[WHAT TO PRODUCE]
Scan the records below. List lines holding "Memories".

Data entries
============
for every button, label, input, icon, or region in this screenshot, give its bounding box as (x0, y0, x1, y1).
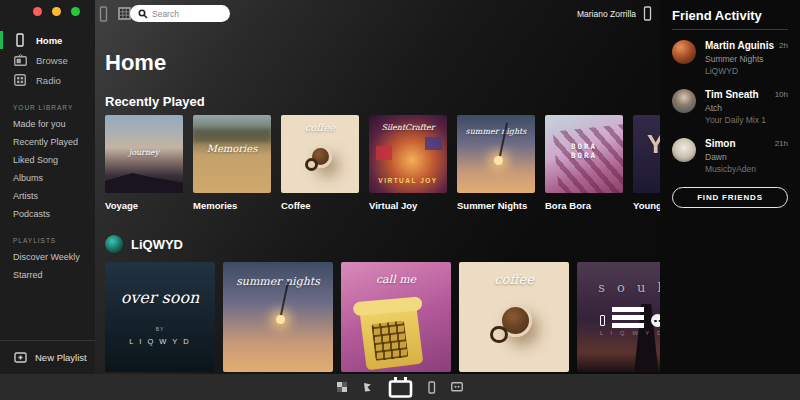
cover-text: s o u l (577, 280, 660, 295)
friend-context: MusicbyAden (705, 164, 756, 174)
album-title: Virtual Joy (369, 200, 447, 211)
user-icon (643, 6, 652, 21)
sidebar-item-recently-played[interactable]: Recently Played (0, 133, 95, 151)
friend-track: Dawn (705, 152, 756, 162)
coffee-cup-art (309, 145, 332, 168)
menu-bars-icon[interactable] (612, 307, 644, 312)
friend-track: Summer Nights (705, 54, 774, 64)
close-button[interactable] (33, 7, 42, 16)
sidebar-item-browse[interactable]: Browse (0, 50, 95, 70)
album-card-voyage[interactable]: journey Voyage (105, 115, 183, 211)
friend-avatar (672, 89, 696, 113)
cover-text: journey (105, 148, 183, 157)
friend-context: LiQWYD (705, 66, 774, 76)
sidebar-item-liked-song[interactable]: Liked Song (0, 151, 95, 169)
sidebar-item-radio[interactable]: Radio (0, 70, 95, 90)
play-button[interactable] (388, 377, 413, 398)
browse-icon (13, 54, 27, 66)
artist-albums-row: over soon BY L I Q W Y D summer nights c… (105, 262, 660, 372)
friend-name: Simon (705, 138, 756, 149)
queue-bar-icon[interactable] (600, 315, 605, 326)
active-indicator (0, 31, 3, 49)
search-input[interactable] (152, 9, 222, 19)
sidebar-item-starred[interactable]: Starred (0, 266, 95, 284)
album-cover-art: over soon BY L I Q W Y D (105, 262, 215, 372)
new-playlist-button[interactable]: New Playlist (0, 340, 95, 374)
cover-text: coffee (281, 122, 359, 133)
album-card-soul[interactable]: s o u l L I Q W Y D (577, 262, 660, 372)
friend-activity-panel: Friend Activity Martin Aguinis Summer Ni… (660, 0, 800, 374)
next-icon[interactable] (428, 381, 436, 394)
find-friends-button[interactable]: FIND FRIENDS (672, 187, 788, 208)
user-area[interactable]: Mariano Zorrilla (577, 6, 652, 21)
artist-section-header[interactable]: LiQWYD (105, 235, 183, 253)
nav-label: Home (36, 35, 62, 46)
friend-timestamp: 2h (779, 41, 788, 50)
sidebar-item-albums[interactable]: Albums (0, 169, 95, 187)
album-card-virtual-joy[interactable]: SilentCrafter VIRTUAL JOY Virtual Joy (369, 115, 447, 211)
friend-list: Martin Aguinis Summer Nights LiQWYD 2h T… (672, 40, 788, 174)
album-cover-art: journey (105, 115, 183, 193)
sidebar-item-artists[interactable]: Artists (0, 187, 95, 205)
friend-row-simon[interactable]: Simon Dawn MusicbyAden 21h (672, 138, 788, 174)
cover-text: summer nights (457, 127, 535, 136)
nav-label: Radio (36, 75, 61, 86)
friend-timestamp: 10h (775, 90, 788, 99)
cover-text: SilentCrafter (369, 123, 447, 132)
album-title: Memories (193, 200, 271, 211)
album-card-summer-nights[interactable]: summer nights Summer Nights (457, 115, 535, 211)
section-title-recently-played: Recently Played (105, 94, 205, 109)
friend-row-martin[interactable]: Martin Aguinis Summer Nights LiQWYD 2h (672, 40, 788, 76)
shuffle-icon[interactable] (337, 382, 347, 392)
recently-played-row: journey Voyage Memories Memories coffee … (105, 115, 660, 211)
repeat-icon[interactable] (451, 382, 463, 392)
search-icon (138, 9, 148, 19)
album-cover-art: s o u l L I Q W Y D (577, 262, 660, 372)
friend-name: Martin Aguinis (705, 40, 774, 51)
album-cover-art: BORABORA (545, 115, 623, 193)
hover-controls-overlay (577, 310, 660, 331)
light-bulb-art (276, 315, 285, 324)
sidebar-item-podcasts[interactable]: Podcasts (0, 205, 95, 223)
more-circle-icon[interactable] (651, 314, 660, 327)
album-card-memories[interactable]: Memories Memories (193, 115, 271, 211)
coffee-cup-art (499, 304, 532, 337)
cover-text: over soon (105, 288, 215, 307)
search-bar[interactable] (130, 5, 230, 22)
previous-icon[interactable] (362, 382, 373, 393)
home-icon (13, 33, 27, 47)
album-title: Voyage (105, 200, 183, 211)
album-cover-art: summer nights (223, 262, 333, 372)
sidebar-item-home[interactable]: Home (0, 30, 95, 50)
minimize-button[interactable] (52, 7, 61, 16)
album-title: Summer Nights (457, 200, 535, 211)
sidebar-toggle-icon[interactable] (99, 6, 108, 26)
friend-activity-title: Friend Activity (672, 8, 788, 30)
friend-row-tim[interactable]: Tim Sneath Atch Your Daily Mix 1 10h (672, 89, 788, 125)
album-card-over-soon[interactable]: over soon BY L I Q W Y D (105, 262, 215, 372)
sidebar-item-made-for-you[interactable]: Made for you (0, 115, 95, 133)
cover-text: Memories (193, 143, 271, 154)
album-cover-art: call me (341, 262, 451, 372)
playlists-header: PLAYLISTS (13, 237, 95, 244)
album-card-coffee-2[interactable]: coffee (459, 262, 569, 372)
friend-avatar (672, 138, 696, 162)
album-card-call-me[interactable]: call me (341, 262, 451, 372)
album-card-bora-bora[interactable]: BORABORA Bora Bora (545, 115, 623, 211)
cover-text: summer nights (223, 275, 333, 288)
zoom-button[interactable] (71, 7, 80, 16)
album-card-coffee[interactable]: coffee Coffee (281, 115, 359, 211)
album-cover-art: coffee (281, 115, 359, 193)
page-title: Home (105, 50, 166, 76)
album-cover-art: coffee (459, 262, 569, 372)
app-window: Home Browse Radio YOUR LIBRARY Made for … (0, 0, 800, 400)
main-content: Mariano Zorrilla Home Recently Played jo… (95, 0, 660, 374)
sidebar-item-discover-weekly[interactable]: Discover Weekly (0, 248, 95, 266)
sidebar: Home Browse Radio YOUR LIBRARY Made for … (0, 0, 95, 374)
album-cover-art: Memories (193, 115, 271, 193)
sidebar-nav: Home Browse Radio (0, 30, 95, 90)
window-controls (0, 0, 95, 16)
new-playlist-icon (13, 351, 27, 364)
album-card-summer-nights-2[interactable]: summer nights (223, 262, 333, 372)
album-card-young[interactable]: Y Young (633, 115, 660, 211)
============
[RESULT OF THE TASK]
album-title: Memories (193, 200, 271, 211)
recently-played-row: journey Voyage Memories Memories coffee … (105, 115, 660, 211)
album-card-memories[interactable]: Memories Memories (193, 115, 271, 211)
cover-text: Memories (193, 143, 271, 154)
album-cover-art: Memories (193, 115, 271, 193)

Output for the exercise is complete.